#### What to produce:
Sort through the entries below and pull out lines containing the word "viewport".

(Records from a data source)
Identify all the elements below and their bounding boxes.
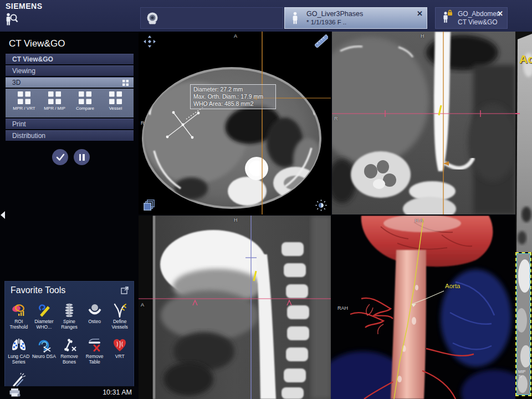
confirm-button[interactable]: [52, 149, 68, 165]
measurement-who-area: WHO Area: 485.8 mm2: [193, 100, 273, 108]
quad-layout-icon: [48, 91, 62, 105]
tab-abdomen[interactable]: GO_Abdomen CT View&GO ✕: [435, 7, 508, 29]
menu-label: Viewing: [12, 67, 35, 75]
sidebar-collapse-arrow[interactable]: [1, 211, 5, 219]
layout-tools-panel: MPR / VRT MPR / MIP Compare: [6, 89, 134, 117]
top-bar: SIEMENS: [0, 0, 532, 32]
brightness-icon[interactable]: [315, 199, 328, 214]
disc-icon: [145, 11, 160, 25]
pause-button[interactable]: [74, 149, 90, 165]
tab-title: GO_Liver3Phases: [306, 10, 363, 19]
tool-label: Neuro DSA: [32, 354, 56, 359]
layout-compare[interactable]: Compare: [70, 91, 100, 117]
tab-subtitle: * 1/1/1936 F ..: [306, 18, 363, 26]
layout-label: Vessel: [109, 106, 122, 111]
layout-mpr-mip[interactable]: MPR / MIP: [39, 91, 70, 117]
pause-icon: [79, 154, 85, 161]
workflow-actions: [52, 149, 90, 165]
quad-layout-icon: [109, 91, 122, 105]
tab-liver3phases[interactable]: GO_Liver3Phases * 1/1/1936 F .. ✕: [284, 7, 427, 29]
menu-item-print[interactable]: Print: [6, 119, 134, 129]
favorite-tools-grid: ROI Treshold Diameter WHO...: [5, 299, 134, 399]
tool-remove-bones[interactable]: Remove Bones: [57, 335, 82, 370]
clock-time: 10:31 AM: [103, 388, 132, 396]
tool-spine-ranges[interactable]: Spine Ranges: [57, 300, 82, 335]
measurement-max-orth: Max. Orth. Diam.: 17.9 mm: [193, 93, 273, 100]
favorite-tools-panel: Favorite Tools: [4, 281, 134, 399]
tool-lung-cad-series[interactable]: Lung CAD Series: [6, 335, 32, 370]
axial-crosshair-overlay[interactable]: [139, 32, 331, 214]
popout-icon[interactable]: [121, 287, 129, 296]
orientation-label-top: H A: [415, 218, 423, 223]
orientation-label-left: A: [141, 302, 144, 308]
viewport-sagittal[interactable]: H A: [139, 216, 331, 399]
tool-label: Lung CAD Series: [6, 354, 32, 365]
viewport-vrt-3d[interactable]: H A RAH Aorta: [331, 216, 515, 399]
app-window: SIEMENS: [0, 0, 532, 399]
viewport-axial[interactable]: A R Diameter: 27.2 mm Max. Orth. Diam.: …: [139, 32, 331, 214]
ruler-icon[interactable]: [315, 34, 328, 50]
lung-cad-icon: [11, 337, 27, 352]
layout-vessel[interactable]: Vessel: [100, 91, 131, 117]
osteo-icon: [86, 303, 103, 318]
orientation-label-left: R: [141, 120, 145, 126]
vessel-measurement-annotation[interactable]: Diameter: 27.2 mm Max. Orth. Diam.: 17.9…: [190, 84, 276, 109]
tool-label: Remove Table: [82, 354, 108, 365]
crosshair-tick: [515, 113, 520, 114]
patient-search-icon[interactable]: [4, 12, 19, 27]
printer-icon[interactable]: [9, 388, 21, 399]
spine-ranges-icon: [61, 303, 78, 318]
tool-neuro-dsa[interactable]: Neuro DSA: [32, 335, 57, 370]
menu-label: Print: [12, 120, 26, 128]
stack-icon[interactable]: [143, 199, 156, 214]
neuro-dsa-icon: [35, 337, 52, 352]
vrt-heart-icon: [111, 337, 128, 352]
quad-layout-icon: [78, 91, 92, 105]
layout-mpr-vrt[interactable]: MPR / VRT: [9, 91, 39, 117]
layout-label: MPR / MIP: [44, 106, 65, 111]
patient-icon: [291, 12, 299, 24]
orientation-label-left: RAH: [337, 305, 348, 311]
siemens-logo: SIEMENS: [6, 2, 43, 11]
tool-remove-table[interactable]: Remove Table: [82, 335, 108, 370]
define-vessels-icon: [111, 303, 128, 318]
tool-define-vessels[interactable]: Define Vessels: [107, 300, 132, 335]
left-sidebar: CT View&GO CT View&GO Viewing 3D: [0, 32, 139, 399]
diameter-who-icon: [35, 303, 52, 318]
menu-item-ct-viewgo[interactable]: CT View&GO: [6, 54, 134, 64]
close-icon[interactable]: ✕: [497, 9, 503, 18]
vrt-centerline-overlay[interactable]: [331, 216, 515, 399]
strip-selection-box[interactable]: MIP Tr: [515, 252, 531, 396]
quad-layout-icon: [17, 91, 31, 105]
strip-selection-inner: MIP Tr: [516, 253, 530, 395]
tool-osteo[interactable]: Osteo: [82, 300, 108, 335]
menu-item-3d[interactable]: 3D: [6, 77, 134, 88]
page-title: CT View&GO: [9, 38, 65, 49]
menu-item-viewing[interactable]: Viewing: [6, 65, 134, 76]
tool-label: Diameter WHO...: [32, 319, 57, 330]
strip-bottom-label: MIP Tr: [518, 369, 530, 379]
patient-search-glyph: [4, 12, 19, 27]
viewport-coronal[interactable]: H R: [332, 32, 515, 214]
measurement-diameter: Diameter: 27.2 mm: [193, 86, 273, 93]
aorta-finding-label[interactable]: Aorta: [445, 283, 461, 289]
pan-icon[interactable]: [143, 35, 156, 50]
tool-diameter-who[interactable]: Diameter WHO...: [32, 300, 57, 335]
coronal-crosshair-overlay[interactable]: [332, 32, 515, 214]
tab-text: GO_Abdomen CT View&GO: [458, 10, 500, 27]
menu-item-distribution[interactable]: Distribution: [6, 130, 134, 141]
orientation-label-top: H: [421, 33, 424, 39]
tool-label: Define Vessels: [107, 319, 132, 330]
side-strip-viewport[interactable]: Ac MIP Tr: [515, 32, 532, 399]
tool-roi-threshold[interactable]: ROI Treshold: [6, 300, 32, 335]
tab-slot-empty[interactable]: [140, 7, 283, 29]
sagittal-crosshair-overlay[interactable]: [139, 216, 331, 399]
layout-label: Compare: [76, 106, 94, 111]
tool-label: VRT: [115, 354, 125, 359]
close-icon[interactable]: ✕: [417, 9, 423, 18]
tool-vrt[interactable]: VRT: [107, 335, 132, 370]
orientation-label-left: R: [334, 116, 338, 121]
workflow-menu: CT View&GO Viewing 3D MPR / VRT: [6, 54, 134, 142]
tab-text: GO_Liver3Phases * 1/1/1936 F ..: [306, 10, 363, 27]
status-bar: 10:31 AM: [0, 386, 139, 399]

#### Exercise response:
viewport-sagittal[interactable]: H A: [139, 216, 331, 399]
viewport-vrt-3d[interactable]: H A RAH Aorta: [331, 216, 515, 399]
viewport-axial[interactable]: A R Diameter: 27.2 mm Max. Orth. Diam.: …: [139, 32, 331, 214]
viewport-coronal[interactable]: H R: [332, 32, 515, 214]
side-strip-viewport[interactable]: Ac MIP Tr: [515, 32, 532, 399]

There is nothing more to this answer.